I vostri lavori, soprattutto gli ultimi due, sono arrivati quasi senza sosta. Anche se in realtà tra “Forse non è la felicità” ed “Alaska” una piccola pausa c’è stata. Come trovate il tempo di scrivere durante le tournée?
Durante il tour più che scrivere ragioniamo molto, a volte seduti in furgone pensiamo a come sviluppare un’idea e a dove vogliamo arrivare a livello di suono per sentirla veramente completa. Una volta tornati a casa cerchiamo di mettere insieme i pezzi e poi magari durante il soundcheck della data successiva proviamo qualcosa tutti insieme, anche se per pochi minuti. Per “Forse non è la felicità” le cose sono andate in maniera diversa, siamo riusciti a tornare in sala prove senza limiti di tempo, è lì che abbiamo messo in ordine le idee che avevamo avuto durante la tournée precedente ed è lì che abbiamo scritto gran parte dell’album; probabilmente il non avere pressioni dal mondo esterno riguardo a date di uscita eccetera ha fatto si che il processo di stesura fosse molto più veloce di quel che ci aspettavamo.

Nonostante un cambio di passo verso un’intenzione più “punk” sembrano esserci molti elementi in comune con “Alaska”. Ci avete giocato anche voi con il video e la copertina. Quali sono, se ci sono i legami tra questi dischi o in generale tra tutti i vostri lavori?
Ci trovi in disaccordo su entrambi i punti in realtà. È vero, anche in “Forse non è la felicità” sono presenti pezzi che riportano al mondo del punk-rock, ma secondo noi è un disco con molta più dinamica e varietà rispetto ad “Alaska”, che invece era un monolite di suono e di intenzioni e appunto per questo secondo noi più vicino a quel mondo lì.
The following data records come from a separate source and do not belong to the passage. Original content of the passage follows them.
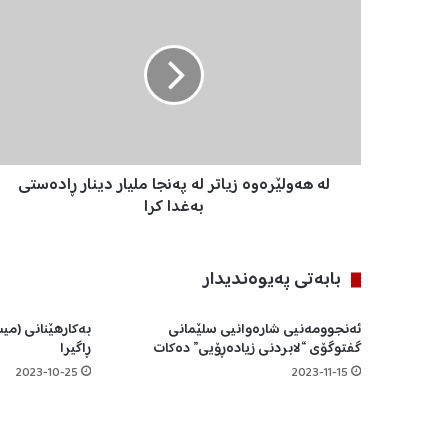
ە
ه
ە
و
ل
ێ
ر
ە
لە هەولێرەوە زیاتر لە پەنجا ملیار دینار ڕادەستی
و
ە
بەغدا کرا
ز
ی
ا
بابه‌تی په‌یوه‌ندیدار
ت
ر
ئەنجوومەنیی شارەوانیی سلێمانی
بەکارهێنانی (می
ل
گفتوگۆی “لابردنی زیادەڕۆیی” دەکات
ڕاگیرا
ە
پ
2023-10-25
2023-11-15
ە
ن
ج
Per quanto riguarda copertina e video non abbiamo giocato su niente, se ci sono cose in comune tra i due dischi sotto questi due aspetti sono venute fuori casualmente e anche ora facciamo fatica a trovarle. È vero, magari in entrambe le copertine sono presenti elementi naturalistici ma oltre a questo graficamente ci sembrano lontanissime tra di loro. Stesso discorso per i video, la continuità con quelli di “Alaska” (tra i quali ci sta ad esempio “Coperta”, un video nel quale non appariamo mai) purtroppo non riusciamo a coglierla.
Quindi per rispondere alla tua domanda, sicuramente i legami tra i nostri lavori ci sono e magari ad un occhio esterno sono anche facilmente individuabili, per noi invece, che li viviamo in tutto e per tutto dall’interno, è un po’ più complicato coglierli. Magari tra una decina d’anni riusciremo ad avere una visione d’insieme molto più chiara e ci renderemo conto di molte più cose.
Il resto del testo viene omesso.